Stored entries:
· · · ·

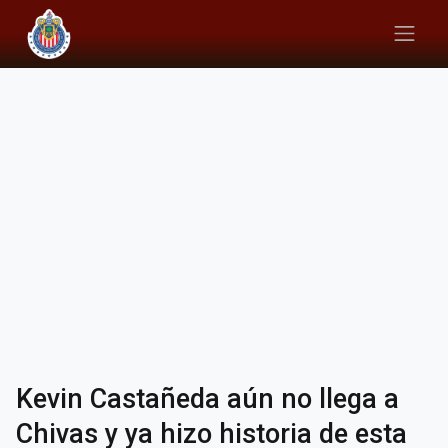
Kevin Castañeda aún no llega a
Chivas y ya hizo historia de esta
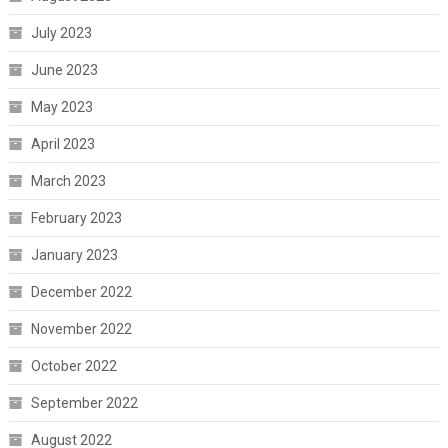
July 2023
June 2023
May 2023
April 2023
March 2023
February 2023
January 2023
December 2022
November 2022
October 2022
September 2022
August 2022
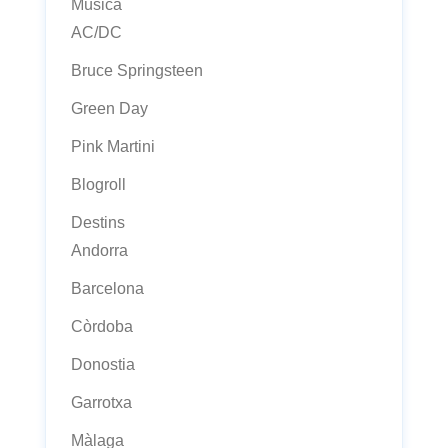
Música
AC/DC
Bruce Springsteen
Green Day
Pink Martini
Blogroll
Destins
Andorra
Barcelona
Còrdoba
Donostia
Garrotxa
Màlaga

· · · ·

• [Exercise]: Line by line, write out the records above exactly, skipping the pictures.

• [Solution]:
Kevin Castañeda aún no llega a
Chivas y ya hizo historia de esta
July 2023
June 2023
May 2023
April 2023
March 2023
February 2023
January 2023
December 2022
November 2022
October 2022
September 2022
August 2022
Música
AC/DC
Bruce Springsteen
Green Day
Pink Martini
Blogroll
Destins
Andorra
Barcelona
Còrdoba
Donostia
Garrotxa
Màlaga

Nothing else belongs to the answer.